Extracted data Block Start

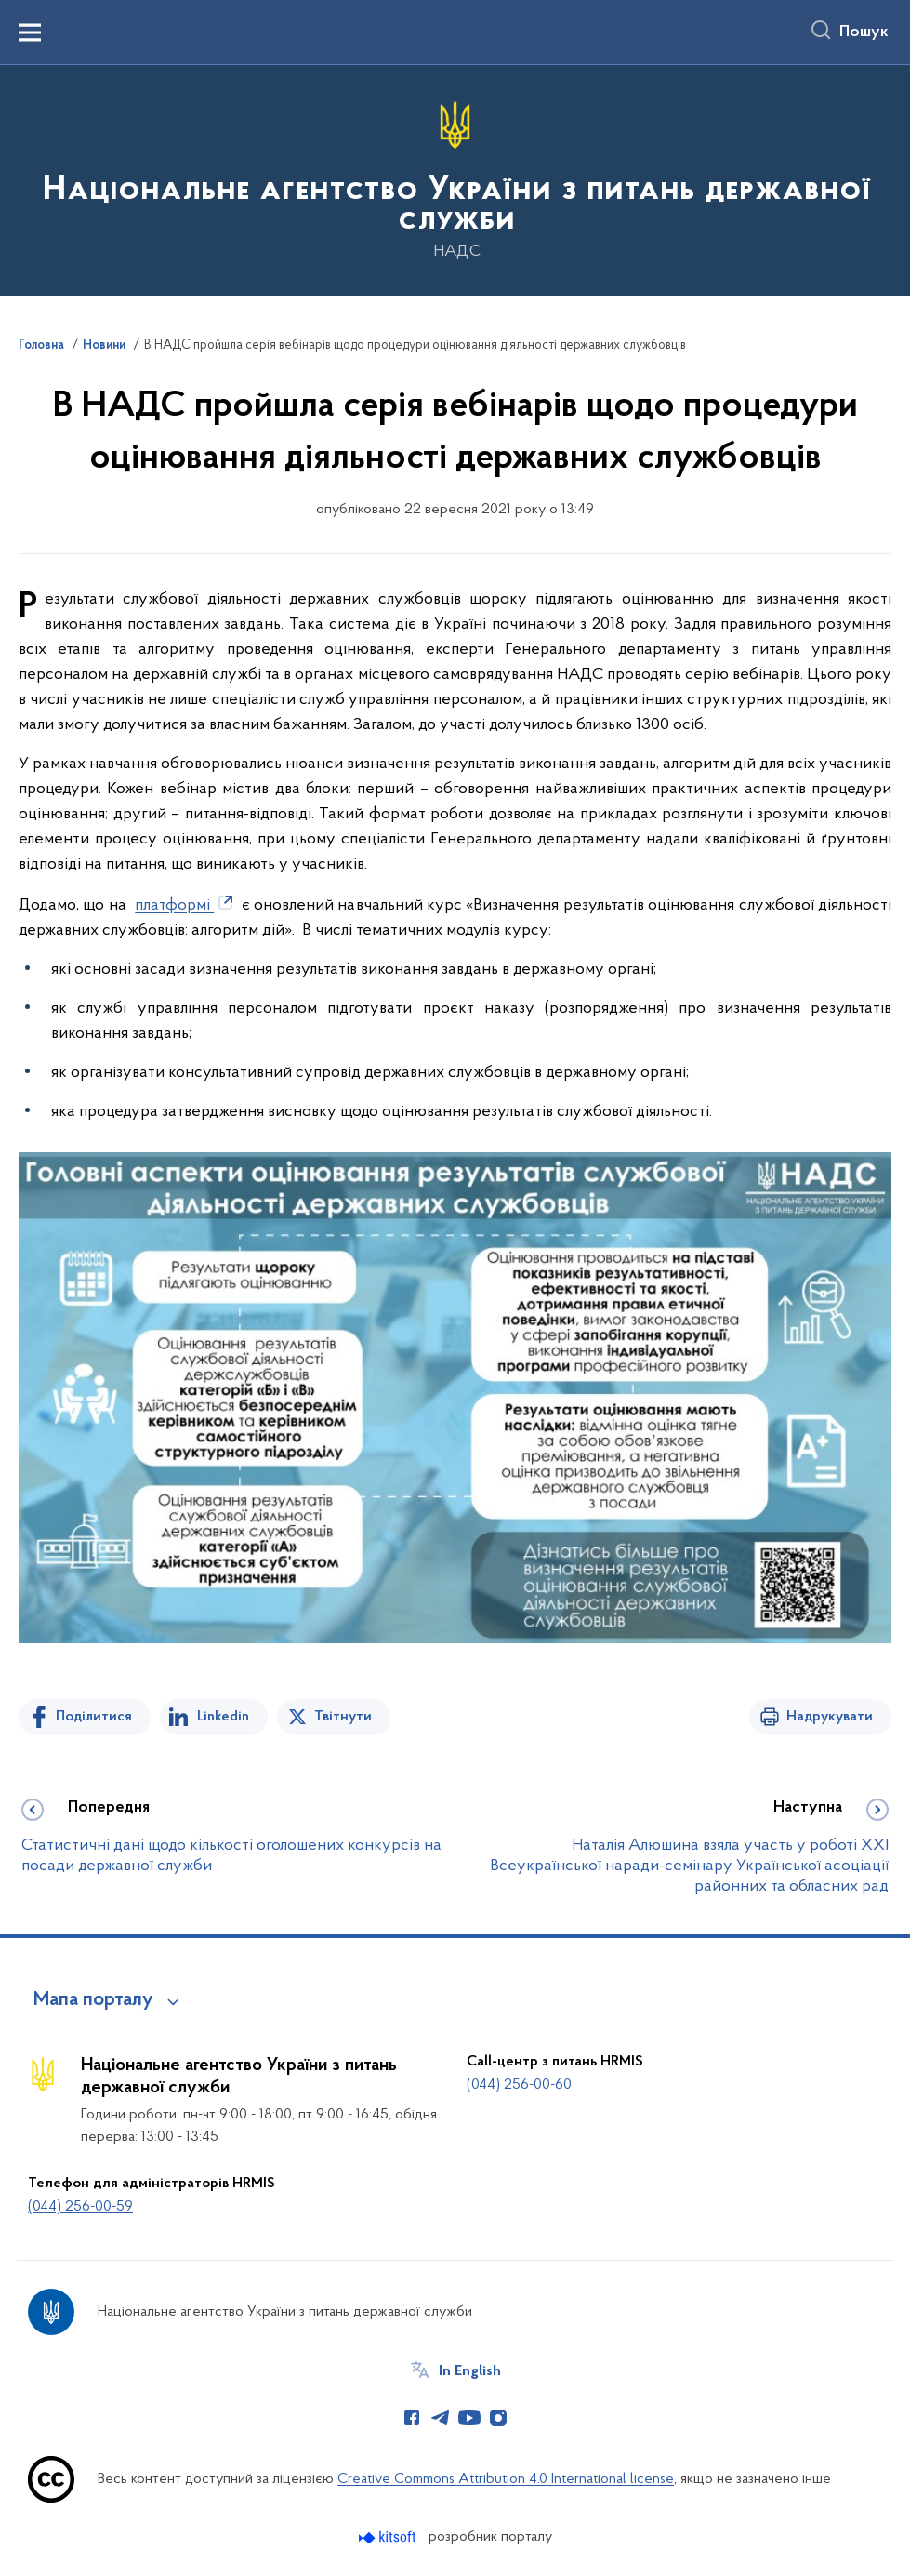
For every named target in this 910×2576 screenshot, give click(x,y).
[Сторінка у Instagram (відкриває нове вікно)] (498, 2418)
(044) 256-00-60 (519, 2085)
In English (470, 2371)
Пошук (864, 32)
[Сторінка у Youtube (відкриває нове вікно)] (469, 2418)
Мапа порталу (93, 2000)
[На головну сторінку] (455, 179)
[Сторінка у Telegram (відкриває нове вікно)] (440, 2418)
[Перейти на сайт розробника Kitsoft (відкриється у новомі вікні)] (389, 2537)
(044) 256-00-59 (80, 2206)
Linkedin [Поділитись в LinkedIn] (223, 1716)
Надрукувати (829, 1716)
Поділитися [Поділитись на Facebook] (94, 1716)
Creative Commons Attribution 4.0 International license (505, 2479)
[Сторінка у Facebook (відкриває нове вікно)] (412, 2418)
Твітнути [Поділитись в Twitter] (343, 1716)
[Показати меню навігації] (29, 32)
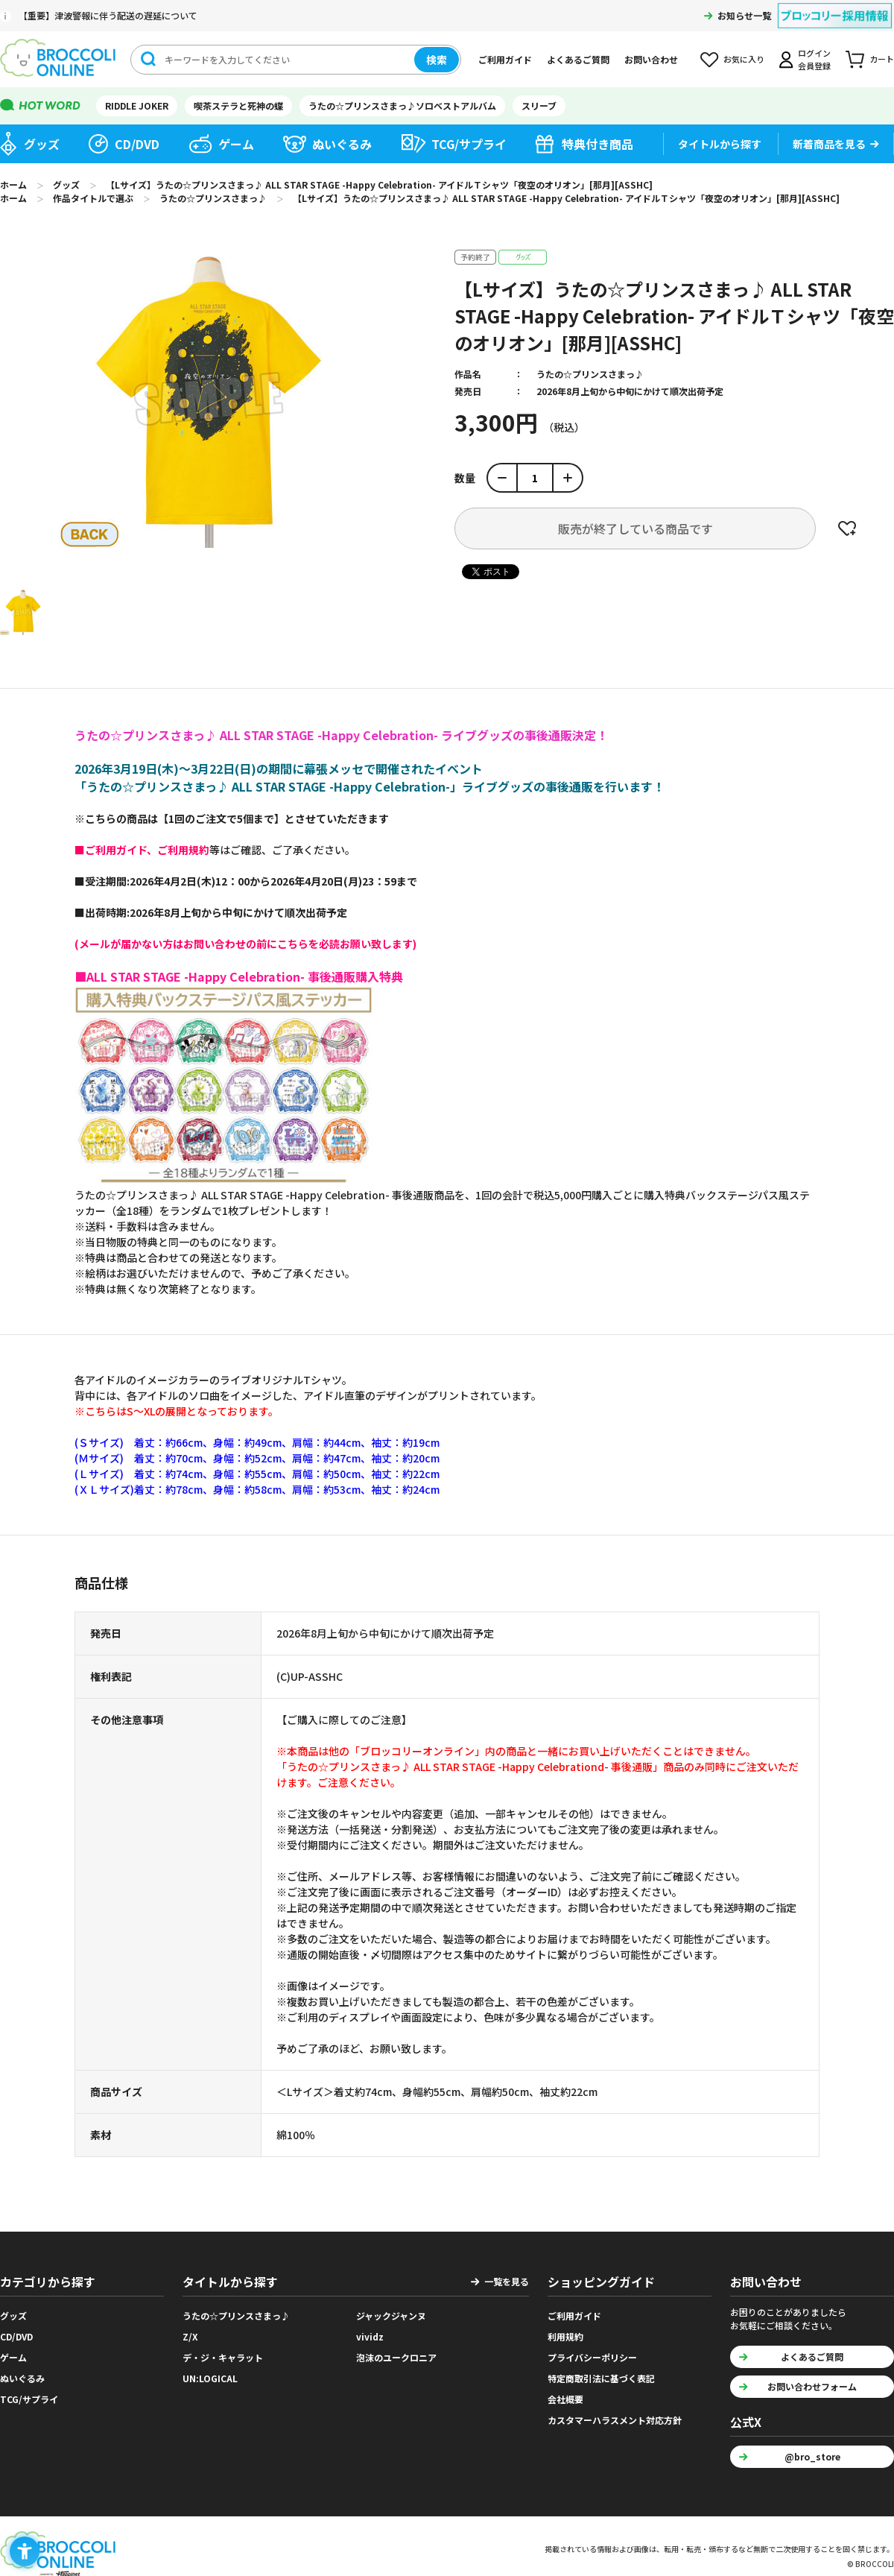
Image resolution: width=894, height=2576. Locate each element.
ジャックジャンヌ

Extracted data Block End

Goal of the exercise
Beginning at the line that contains "[Показати меню навігації] (29, 32)", retype each line of the data above through the very last one. Do not retype the pictures.

Exercise result
[Показати меню навігації] (29, 32)
Image resolution: width=894, height=2576. Locate each element.
ジャックジャンヌ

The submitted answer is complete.